Ma di che parla il libro? E sopratutto: perché un nuovo saggio su di una Festa che teoricamente dovrebbe rimanere sempre uguale a stessa? Chi vi scrive ha seguito parte di quelle fasi e può testimoniare come Francesco Marano, intervistato più volte dal nostro giornale, si sia davvero innamorato della macchina agatina. È un dettaglio che va subito sottolineato. Perché lui, prima di quell’incarico non richiesto, faceva parte di quella Catania che preferiva guardare la Festa a distanza. Poi però qualcosa è mutato. Sul piano sentimentale sicuramente. E non solo.
Il dettaglio da sapere è che Marano si è trovato, quasi per caso, ad assumere la guida di un organo che – seppur in una modalità assai meno articolata – era stato guidato per lunghissimo temo con altrettanta passione e competenza dal compianto Luigi Maina. Un confronto non da poco che però non va neanche dato. Appunto perché abbiamo a che fare con due epoche profondamente differenti. E due feste guidate da logiche e criteri totalmente antitetici, soprattutto sul versante organizzativo.
I due processi – quello sulla morte del devoto Calì e quello sulle presunte infiltrazioni mafiose nella Festa – sono arrivati come uno schiaffo sulla città di Catania. All’indomani delle sentenze (e al di là dell’esito) nulla poteva rimanere come prima. L’Arcidiocesi e il Comune hanno dovuto ripensare tantissimo della macchina agatina, pur mantenendo intatta la carrozzeria di un evento allo stesso tempo religioso e fortemente identitario.
Marano, braccio destro dell’allora sindaco Enzo Bianco, aveva partecipato a quei tavoli di lavoro, ma con ben altra funzione: quella di mediatore. Arrivati al nodo presidenziale, il suo nome arrivò come una paradossale sorpresa-spontanea, perché era colui che più di altri aveva compreso quale fosse l’obbiettivo da raggiungere e gli equilibri da soppesare.
La storia di quei giorni ci dice che il suo nome, ritenuto fin troppo politicizzato per la militanza tra i liberal del Pd, fu oggetto di polemica. Una polemica probabilmente inevitabile. (Un capitolo del libro è dedicato proprio alla politica). Poi però arrivò l’equilibrio dei fatti e la pubblicazione di un vasto pacchetto di regolamenti che ha messo in luce tanti di quegli aspetti di una manifestazione carica di complessità che negli anni aveva provocato drammatiche ambiguità.
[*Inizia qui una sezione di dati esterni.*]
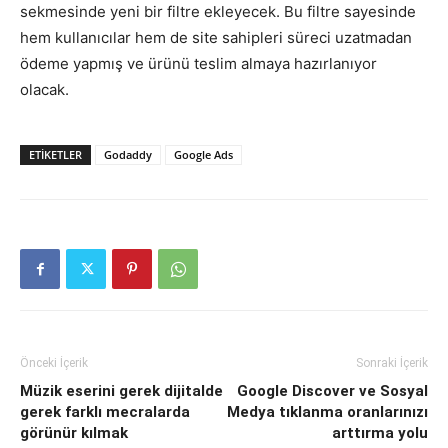
sekmesinde yeni bir filtre ekleyecek. Bu filtre sayesinde
hem kullanıcılar hem de site sahipleri süreci uzatmadan
ödeme yapmış ve ürünü teslim almaya hazırlanıyor
olacak.
ETIKETLER
Godaddy
Google Ads
Önceki İçerik
Sonraki İçerik
Müzik eserini gerek dijitalde
Google Discover ve Sosyal
gerek farklı mecralarda
Medya tıklanma oranlarınızı
görünür kılmak
arttırma yolu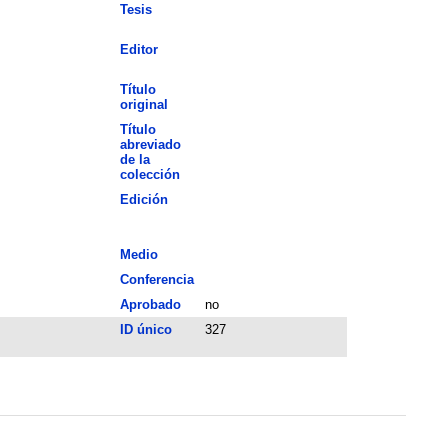
Tesis
Editor
Título
original
Título
abreviado
de la
colección
Edición
Medio
Conferencia
Aprobado
no
ID único
327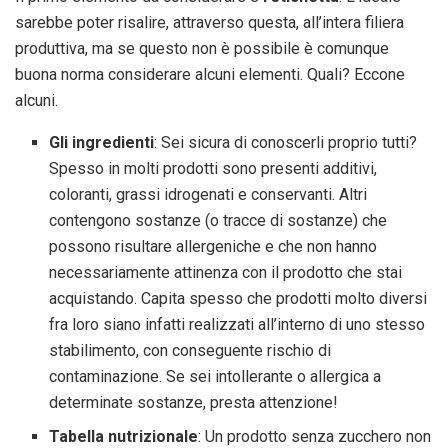
sarebbe poter risalire, attraverso questa, all’intera filiera
produttiva, ma se questo non è possibile è comunque
buona norma considerare alcuni elementi. Quali? Eccone
alcuni.
Gli ingredienti
: Sei sicura di conoscerli proprio tutti?
Spesso in molti prodotti sono presenti additivi,
coloranti, grassi idrogenati e conservanti. Altri
contengono sostanze (o tracce di sostanze) che
possono risultare allergeniche e che non hanno
necessariamente attinenza con il prodotto che stai
acquistando. Capita spesso che prodotti molto diversi
fra loro siano infatti realizzati all’interno di uno stesso
stabilimento, con conseguente rischio di
contaminazione. Se sei intollerante o allergica a
determinate sostanze, presta attenzione!
Tabella nutrizionale
: Un prodotto senza zucchero non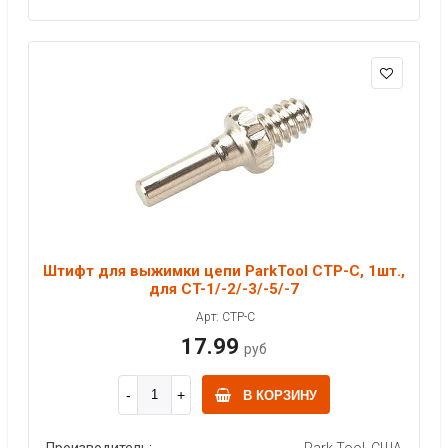
Штифт для выжимки цепи ParkTool CTP-C, 1шт.,
для CT-1/-2/-3/-5/-7
Арт: CTP-C
17.99
руб
В КОРЗИНУ
Производитель:
Park Tool, США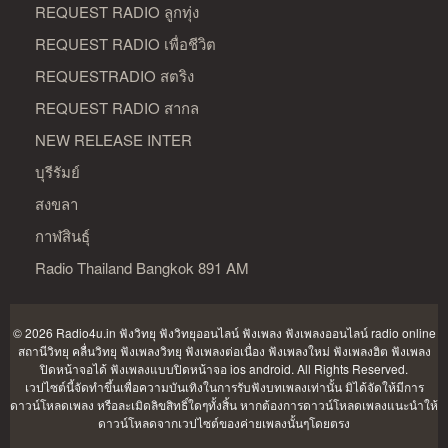
REQUEST RADIO ลูกทุ่ง
REQUEST RADIO เพื่อชีวิต
REQUESTRADIO สตริง
REQUEST RADIO สากล
NEW RELEASE INTER
บุรีรัมย์
สงขลา
กาฬสินธุ์
Radio Thailand Bangkok 891 AM
© 2026 Radio4u.in
ฟังวิทยุ ฟังวิทยุออนไลน์ ฟังเพลง ฟังเพลงออนไลน์ radio online
สถานีวิทยุ คลื่นวิทยุ ฟังเพลงวิทยุ ฟังเพลงต่อเนื่อง ฟังเพลงใหม่ ฟังเพลงฮิต ฟังเพลง
ปิดหน้าจอได้ ฟังเพลงแบบปิดหน้าจอ ios android
. All Rights Reserved.
เวปไซต์นี้จัดทำขึ้นเพื่อความบันเทิงในการรับฟังบทเพลงเท่านั้น มิได้จัดให้มีการ
ดาวน์โหลดเพลง หรือละเมิดลิขสิทธิ์ใดๆทั้งสิ้น หากต้องการดาวน์โหลดเพลงแนะนำให้
ดาวน์โหลดจากเวปไซต์ของค่ายเพลงนั้นๆโดยตรง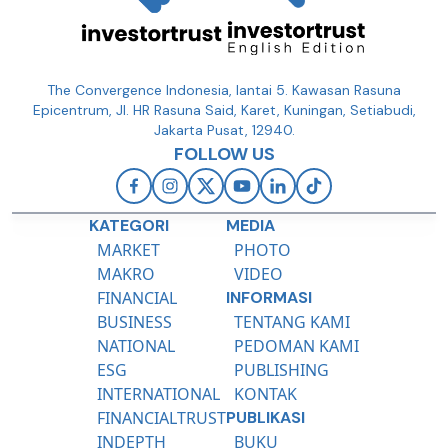
The Convergence Indonesia, lantai 5. Kawasan Rasuna
Epicentrum, Jl. HR Rasuna Said, Karet, Kuningan, Setiabudi,
Jakarta Pusat, 12940.
FOLLOW US
KATEGORI
MEDIA
MARKET
PHOTO
MAKRO
VIDEO
FINANCIAL
INFORMASI
BUSINESS
TENTANG KAMI
NATIONAL
PEDOMAN KAMI
ESG
PUBLISHING
INTERNATIONAL
KONTAK
FINANCIALTRUST
PUBLIKASI
INDEPTH
BUKU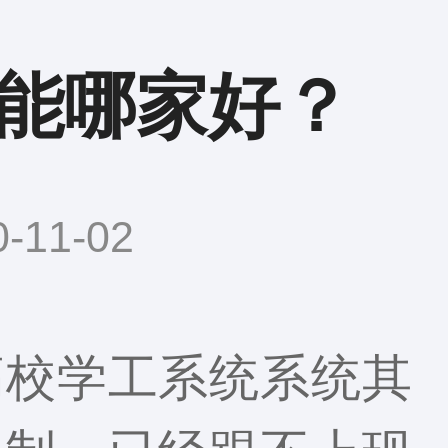
能哪家好？
11-02
高校学工系统系统其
È stato ripetuto più volte che la Festa sia la migliore metafora di una città allo stesso tempo generosa e sguaiata. Chiamiamolo pure “il raffinato estremismo della città”. Marano aggiunge, con queste pagine, la sua visuale al racconto di Catania. Un racconto che passa da Agata e che tocca anche altri momenti, come le visita delle First Lady a Catania durante il G7 di Taormina. Ma non è lì il punto. Marano racconta la sua idea di Festa e la proietta verso il futuro. Un’immagine che lui stesso definisce un sogno. Un sogno di grandezza. C’è da chiedersi però se quella visione piacerà esattamente a tutti. Intanto però c’è da uscire dal Covid e tornare a veder la Festa.